AssFace has asked for the wisdom of the Perl Monks concerning the following question:

I am seeing an odd behavior here, which is making me assume at this point that something I thought I was doing properly is actually incorrect.

I have a directory A, in that directory are thousands of files that are in the name style of all caps letters. AAA, ABC, TTH, RTYU, etc (stock tickers).

I have a directory within that A directory that has files that are named exactly like the files in the directory above. But there is different information in there.
That data looks like:
H: 1.000000 B: 2,0,-1.57
My code is starting off and getting all of the filenames out of the subdir and populating an array. I have checked that visually and each spot is correct and there are no blank spots in there.

I iterate over that array and I open the file that matches that in the A directory. I put that into an array, and I then splice off parts of it, and then reverse that array.
All of that works perfectly over and over and over again for thousands of iterations.

But the instant I uncomment this code here that follows that code, it does something I've never seen before.
$strASub = ''; open(ASUBFILE,"/A/sub/$strTName") or die "can't open the asub file: $s +trTName : $!\n"; while(<ASUBFILE>){ $strASub .= $_; } close(ASUBFILE) or die "can't close the asub file: $strTName :$!\n";
Once that code is uncommented, then it fails. It will dump out something that clears my ssh screen and then a bunch of space, and then some other tickernames will show up separated by odd characters like superscript 1s and other things like that.

If I comment the code, then everything works out well - uncommented, crash. I can't trace down what file it doing it because it dies and clears the screen. I tried debugging it locally on my laptop, but I have some issues with this laptop where it will overheat and die easily.

Is that open call incorrect? Is there an easy way I could check over 1000 files to see if one has odd data in it that is causing this to break?
It looks like a similar issue to a buffer overflow.


-------------------------------------------------------------------
There are some odd things afoot now, in the Villa Straylight.

Replies are listed 'Best First'.
Re: Strange crash - any ideas?
by jonadab (Parson) on Oct 20, 2003 at 02:23 UTC

    First thing I'd do is stick a test in to check for any unexpected data. Write a regex that should match the data you _do_ expect, and log anything that doesn't match, together with the name of the file it comes from...

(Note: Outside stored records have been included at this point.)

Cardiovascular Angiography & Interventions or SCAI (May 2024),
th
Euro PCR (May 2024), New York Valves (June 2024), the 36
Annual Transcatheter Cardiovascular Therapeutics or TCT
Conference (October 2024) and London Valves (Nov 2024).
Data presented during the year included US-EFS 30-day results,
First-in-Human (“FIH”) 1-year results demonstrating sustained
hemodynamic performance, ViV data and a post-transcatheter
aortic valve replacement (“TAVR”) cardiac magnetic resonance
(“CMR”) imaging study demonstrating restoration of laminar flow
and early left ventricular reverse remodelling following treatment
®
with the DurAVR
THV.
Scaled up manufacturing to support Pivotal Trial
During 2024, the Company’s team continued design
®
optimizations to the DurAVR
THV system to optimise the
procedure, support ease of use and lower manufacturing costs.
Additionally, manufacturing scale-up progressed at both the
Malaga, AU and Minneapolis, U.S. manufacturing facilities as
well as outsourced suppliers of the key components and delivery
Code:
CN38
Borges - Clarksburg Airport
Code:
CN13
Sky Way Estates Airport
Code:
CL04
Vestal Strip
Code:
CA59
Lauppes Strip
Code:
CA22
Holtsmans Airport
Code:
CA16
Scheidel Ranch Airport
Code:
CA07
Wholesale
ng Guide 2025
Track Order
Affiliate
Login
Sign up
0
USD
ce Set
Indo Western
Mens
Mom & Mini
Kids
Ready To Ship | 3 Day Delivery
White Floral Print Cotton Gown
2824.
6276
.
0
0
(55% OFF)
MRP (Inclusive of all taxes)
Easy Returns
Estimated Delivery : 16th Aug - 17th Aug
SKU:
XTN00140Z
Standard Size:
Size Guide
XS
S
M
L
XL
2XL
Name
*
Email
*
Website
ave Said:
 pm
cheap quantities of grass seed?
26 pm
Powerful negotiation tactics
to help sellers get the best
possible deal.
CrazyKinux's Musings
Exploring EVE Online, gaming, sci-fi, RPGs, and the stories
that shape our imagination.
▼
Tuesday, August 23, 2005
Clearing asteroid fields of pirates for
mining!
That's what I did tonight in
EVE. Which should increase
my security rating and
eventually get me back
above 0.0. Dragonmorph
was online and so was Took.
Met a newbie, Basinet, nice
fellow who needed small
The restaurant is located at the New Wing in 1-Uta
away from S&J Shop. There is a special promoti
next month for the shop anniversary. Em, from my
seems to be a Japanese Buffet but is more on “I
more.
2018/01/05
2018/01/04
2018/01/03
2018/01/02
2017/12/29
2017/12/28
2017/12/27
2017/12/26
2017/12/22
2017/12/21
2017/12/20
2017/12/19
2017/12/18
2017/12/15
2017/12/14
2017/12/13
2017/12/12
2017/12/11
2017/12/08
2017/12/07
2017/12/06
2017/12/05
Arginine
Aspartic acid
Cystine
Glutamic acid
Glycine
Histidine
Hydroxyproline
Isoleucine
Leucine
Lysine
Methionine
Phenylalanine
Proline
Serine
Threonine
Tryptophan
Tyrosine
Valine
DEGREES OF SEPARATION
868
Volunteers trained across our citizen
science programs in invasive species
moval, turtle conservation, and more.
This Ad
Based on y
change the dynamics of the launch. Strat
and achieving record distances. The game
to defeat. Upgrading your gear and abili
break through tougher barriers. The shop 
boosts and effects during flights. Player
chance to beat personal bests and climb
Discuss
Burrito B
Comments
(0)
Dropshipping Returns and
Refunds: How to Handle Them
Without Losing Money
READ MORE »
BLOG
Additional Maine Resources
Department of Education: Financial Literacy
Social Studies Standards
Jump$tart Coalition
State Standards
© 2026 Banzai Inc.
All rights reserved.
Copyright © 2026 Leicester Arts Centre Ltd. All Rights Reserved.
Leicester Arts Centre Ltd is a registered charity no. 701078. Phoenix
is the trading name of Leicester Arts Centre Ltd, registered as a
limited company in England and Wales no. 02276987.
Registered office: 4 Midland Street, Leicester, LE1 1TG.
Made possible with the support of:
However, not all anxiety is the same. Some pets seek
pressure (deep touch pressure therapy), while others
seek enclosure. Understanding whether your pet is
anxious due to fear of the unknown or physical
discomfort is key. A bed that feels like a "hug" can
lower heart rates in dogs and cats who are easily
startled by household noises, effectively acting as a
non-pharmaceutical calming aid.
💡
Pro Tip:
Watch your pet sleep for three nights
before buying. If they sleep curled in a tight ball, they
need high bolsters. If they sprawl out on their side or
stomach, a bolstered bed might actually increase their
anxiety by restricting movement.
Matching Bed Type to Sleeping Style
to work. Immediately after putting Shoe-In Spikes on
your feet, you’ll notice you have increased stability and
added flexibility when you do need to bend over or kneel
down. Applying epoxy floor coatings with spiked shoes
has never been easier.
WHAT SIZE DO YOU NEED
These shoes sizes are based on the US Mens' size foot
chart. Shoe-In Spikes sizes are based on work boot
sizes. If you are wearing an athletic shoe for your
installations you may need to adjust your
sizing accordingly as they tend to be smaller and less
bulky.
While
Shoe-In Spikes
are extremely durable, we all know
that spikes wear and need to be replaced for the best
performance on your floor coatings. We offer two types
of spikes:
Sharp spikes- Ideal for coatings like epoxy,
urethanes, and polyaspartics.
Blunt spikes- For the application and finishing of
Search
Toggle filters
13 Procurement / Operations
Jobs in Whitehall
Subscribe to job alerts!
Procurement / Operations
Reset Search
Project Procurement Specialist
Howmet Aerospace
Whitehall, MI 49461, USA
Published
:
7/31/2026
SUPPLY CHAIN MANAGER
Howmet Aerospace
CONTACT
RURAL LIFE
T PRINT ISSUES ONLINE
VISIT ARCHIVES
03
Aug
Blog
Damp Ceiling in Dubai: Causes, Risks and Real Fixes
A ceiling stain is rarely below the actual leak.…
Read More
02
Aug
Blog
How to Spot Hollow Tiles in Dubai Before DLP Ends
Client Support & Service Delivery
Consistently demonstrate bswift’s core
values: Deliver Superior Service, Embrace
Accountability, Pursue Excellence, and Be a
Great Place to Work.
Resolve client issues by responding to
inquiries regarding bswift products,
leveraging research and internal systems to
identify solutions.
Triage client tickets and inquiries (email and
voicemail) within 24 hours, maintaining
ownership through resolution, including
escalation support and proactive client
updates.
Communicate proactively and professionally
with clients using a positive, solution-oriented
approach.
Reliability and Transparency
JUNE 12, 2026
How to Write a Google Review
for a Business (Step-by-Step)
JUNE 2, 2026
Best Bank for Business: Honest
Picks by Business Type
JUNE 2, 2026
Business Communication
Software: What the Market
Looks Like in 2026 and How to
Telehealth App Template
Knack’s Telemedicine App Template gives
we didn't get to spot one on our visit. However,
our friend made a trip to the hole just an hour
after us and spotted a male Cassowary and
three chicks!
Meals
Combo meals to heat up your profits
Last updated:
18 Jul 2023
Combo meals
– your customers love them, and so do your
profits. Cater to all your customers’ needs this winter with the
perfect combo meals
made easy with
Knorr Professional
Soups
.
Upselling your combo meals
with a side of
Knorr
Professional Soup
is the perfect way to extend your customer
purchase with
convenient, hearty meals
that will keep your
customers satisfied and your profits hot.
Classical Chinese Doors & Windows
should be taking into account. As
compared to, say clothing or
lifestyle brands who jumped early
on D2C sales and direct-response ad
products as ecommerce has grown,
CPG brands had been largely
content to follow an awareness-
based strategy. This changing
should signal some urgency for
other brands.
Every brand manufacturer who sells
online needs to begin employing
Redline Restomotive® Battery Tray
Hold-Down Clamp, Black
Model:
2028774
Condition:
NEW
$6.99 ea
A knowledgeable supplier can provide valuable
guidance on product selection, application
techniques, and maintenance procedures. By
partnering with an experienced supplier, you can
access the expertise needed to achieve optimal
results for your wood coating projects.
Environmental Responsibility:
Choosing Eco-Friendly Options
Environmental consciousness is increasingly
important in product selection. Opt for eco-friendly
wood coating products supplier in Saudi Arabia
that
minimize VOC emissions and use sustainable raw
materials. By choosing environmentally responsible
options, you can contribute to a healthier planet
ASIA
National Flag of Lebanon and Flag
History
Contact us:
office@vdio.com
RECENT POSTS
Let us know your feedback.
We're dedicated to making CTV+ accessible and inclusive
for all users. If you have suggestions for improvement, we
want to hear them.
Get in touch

    while(<ASUBFILE>){ unless (/^[A-Za-z0-9 other expected chars]*$/) { print LOG "Encountered unexpected data for $strTName: $_\n"; } $strASub .= $_; }

    $;=sub{$/};@;=map{my($a,$b)=($_,$;);$;=sub{$a.$b->()}} split//,".rekcah lreP rehtona tsuJ";$\=$ ;->();print$/
Re: Strange crash - any ideas?
by Roger (Parson) on Oct 20, 2003 at 02:20 UTC
    Question 1 - is "/A/sub/$strTName" a file? If so, you probably need to open it with open ASUBFILE, "</A/sub/$strTName".

    Question 2 - is $strTName defined? Try to insert a print statement and print out the $strTName variable.

    Question 3 - Why is there a reference to $strTickerName, not $strTName?

    The behaviour you have described happens most likely when you read past the end of the file, which happened to me a few times in the past.

    If you are running the script under Unix environment, you could try out the execellent 'ddd' debugger. Which does a good job at debugging perl scripts.

      Q1) Yes, it is a file. For just plain reading in of a file, I have always just left it as is and it has worked. I made the change that you pointed out and it still fails.

      Q2) I posted up another node on here that shows a chunk of the code that is having the issue. The first time through the loop, the $strTName is defined and outputs, the second time through the loop, it doesn't appear to be defined. Where is it getting killed?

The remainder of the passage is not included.